Location
- 1100 Keokuk Street Hamilton, Hancock County, Illinois 62341 USA
- Coordinates: 40°23′26″N 91°20′37″W﻿ / ﻿40.390641°N 91.34348°W

Information
- Type: Comprehensive Public High School
- School district: Hamilton Community Consolidated School District 328
- Principal: Brad Gooding
- Teaching staff: 14.25 (FTE)
- Grades: 7–12
- Enrollment: 177 (2023–2024)
- Student to teacher ratio: 12.42
- Campus type: Small city
- Colors: Red, Black, White
- Athletics conference: West Central
- Mascot: Titans
- PSAE average: 58%
- Feeder schools: Hamilton Junior High School
- Website: Hamilton Schools

= Hamilton High School (Hamilton, Illinois) =

Hamilton High School, or HHS, is a public four-year high school located at 1100 Keokuk Street in Hamilton, Illinois, a small city in Hancock County.

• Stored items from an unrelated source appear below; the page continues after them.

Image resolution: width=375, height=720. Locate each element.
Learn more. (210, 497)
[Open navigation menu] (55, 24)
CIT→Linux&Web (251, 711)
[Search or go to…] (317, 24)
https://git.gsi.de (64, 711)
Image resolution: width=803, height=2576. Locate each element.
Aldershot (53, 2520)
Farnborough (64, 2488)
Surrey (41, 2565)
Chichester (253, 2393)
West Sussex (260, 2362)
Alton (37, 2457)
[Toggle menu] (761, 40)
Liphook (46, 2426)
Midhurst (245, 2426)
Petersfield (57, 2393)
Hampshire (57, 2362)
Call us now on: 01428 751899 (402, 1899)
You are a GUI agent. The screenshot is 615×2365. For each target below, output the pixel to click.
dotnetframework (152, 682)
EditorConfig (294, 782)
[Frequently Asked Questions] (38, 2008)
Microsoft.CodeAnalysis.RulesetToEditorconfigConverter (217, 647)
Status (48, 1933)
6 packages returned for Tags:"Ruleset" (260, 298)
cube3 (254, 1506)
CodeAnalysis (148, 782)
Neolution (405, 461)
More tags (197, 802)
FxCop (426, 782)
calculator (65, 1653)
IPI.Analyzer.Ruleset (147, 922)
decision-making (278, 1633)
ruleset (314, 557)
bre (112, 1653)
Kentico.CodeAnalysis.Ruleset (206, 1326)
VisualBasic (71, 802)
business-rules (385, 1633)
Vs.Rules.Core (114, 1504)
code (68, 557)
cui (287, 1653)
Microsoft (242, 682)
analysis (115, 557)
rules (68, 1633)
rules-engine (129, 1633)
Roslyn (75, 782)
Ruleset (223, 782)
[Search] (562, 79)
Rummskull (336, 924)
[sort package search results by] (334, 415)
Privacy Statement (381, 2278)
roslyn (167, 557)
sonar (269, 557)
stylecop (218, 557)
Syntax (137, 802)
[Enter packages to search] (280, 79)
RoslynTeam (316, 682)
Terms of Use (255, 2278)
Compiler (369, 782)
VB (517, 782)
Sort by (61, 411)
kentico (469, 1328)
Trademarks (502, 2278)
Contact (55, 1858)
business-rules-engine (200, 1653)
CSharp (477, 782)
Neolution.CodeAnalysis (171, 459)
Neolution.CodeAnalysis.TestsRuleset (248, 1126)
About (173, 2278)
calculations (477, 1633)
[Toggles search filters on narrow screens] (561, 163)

HHS is part of Hamilton Community Unit School District 328, which serves the communities of Hamilton and Elvaston, and also includes Hamilton Junior High School, and Hamilton Elementary School. The campus is located 35 miles west of Macomb, Illinois, and serves a mixed small city, village, and rural residential community. The school does not lie within a metropolitan or micropolitan statistical area.

== Academics ==
In 2009 Hamilton Junior/Senior High School made Adequate Yearly Progress, with 58% of high school students meeting standards, on the Prairie State Achievement Examination, a state test that is part of the No Child Left Behind Act. The school's average high school graduation rate between 1999 and 2009 was 96%.

== Athletics ==
Hamilton High School competes in the West Central Conference and is a member school in the Illinois High School Association. The HHS mascot is the Titans, with school colors of red, black, and white. Hamilton co-ops with neighboring Warsaw High School for most athletics, under the team name West Hancock.